One in three women and one in four men will experience some form of interpersonal violence during their life. For college students, that risk is even higher. Detecting the signs of domestic violence, as well as being able to intervene as a bystander, are key skills for all college students.
IUPUI will be hosting several events throughout Domestic Violence Awareness Month (DVAM) that aim to not only bring awareness to the issue of domestic violence, but also to provide students with the skills necessary to prevent violence.
Prevention Education Specialist Viviane Linos stressed that despite popular belief, domestic violence can happen to anyone.
"For a long time, domestic violence made people think of a married couple or a heteronormative family with kids, but domestic violence can happen to anyone," said Linos. "It might be more accurate to call it 'relationship violence.'"
"You can experience harm or violence with a boyfriend or girlfriend, or someone you've been dating casually. You can also experience harm or violence in a friendship, in a professional relationship and even with your roommates."
By expanding the definition of domestic violence, Linos hopes that DVAM will provide more people with the resources they need to both cope with the violence they have experienced in the past, or to prevent violence for themselves and others in the future.

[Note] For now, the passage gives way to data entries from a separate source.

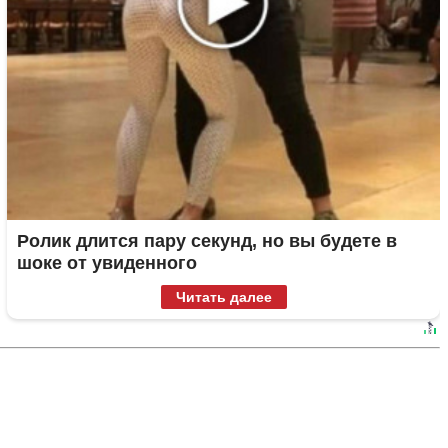
Ролик длится пару секунд, но вы будете в
шоке от увиденного
Читать далее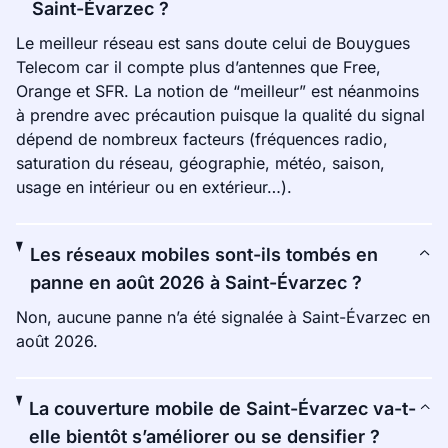
Saint-Évarzec ?
Le meilleur réseau est sans doute celui de Bouygues
Telecom car il compte plus d’antennes que Free,
Orange et SFR. La notion de “meilleur” est néanmoins
à prendre avec précaution puisque la qualité du signal
dépend de nombreux facteurs (fréquences radio,
saturation du réseau, géographie, météo, saison,
usage en intérieur ou en extérieur…).
Les réseaux mobiles sont-ils tombés en
panne en août 2026 à Saint-Évarzec ?
Non, aucune panne n’a été signalée à Saint-Évarzec en
août 2026.
La couverture mobile de Saint-Évarzec va-t-
elle bientôt s’améliorer ou se densifier ?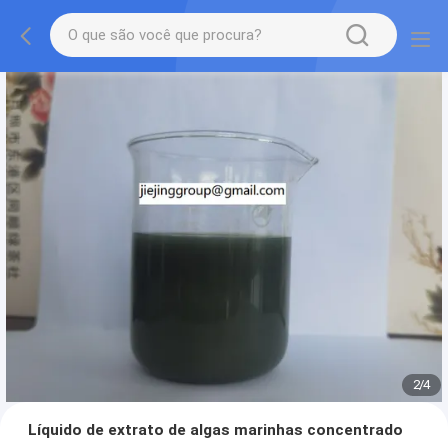
2
/
4
Líquido de extrato de algas marinhas concentrado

Building awareness and sharing skills
Purple Thursday, which takes place on Oct. 20, is a day where everyone on campus is encouraged to wear purple and to spread support for survivors of domestic violence, while also bringing awareness to our ability to prevent violence from occurring.
The following week, Gamma Phi Omega will be running the Domestic Violence Campout from Oct. 24 to Oct. 25 in Taylor Courtyard. The campout will raise funds for the Julian Center, a domestic violence shelter dedicated to supporting survivors of domestic and sexual violence in Indiana. Anyone who donates $2 or more to the cause will get to throw a pie at the face of a Gamma Phi Omega member.
Educate yourself by attending events like Domestic Violence 101 and Red and Green Flags in Relationships, which aim to teach students how to spot unhealthy relationships, what to look for in a healthy relationship and how they can protect themselves and fellow students.
Changing the culture
Linos emphasized that while she wants students to come to as many events as possible, DVAM is bigger than that.
"I really want to focus on the culture change aspect of it. We often just let these awareness months go by and just wear the color and share the resources, but I really hope everyone at IUPUI feels empowered that they have a role to play in changing the culture," she said.
"We have the skills and resources to prevent violence and harm from happening, so let's invest our time and energy into doing that."
A key to prevention is understanding what is and is not healthy in a relationship. Many people have misconceptions about what is acceptable in a healthy relationship, partially do to the portrayal of romance in movies and television.
"We have a lot of unlearning to do about what healthy relationships are and what they should look like based on what we normalize in our culture. But that's why we're here. That's what we're hoping to change," Linos said.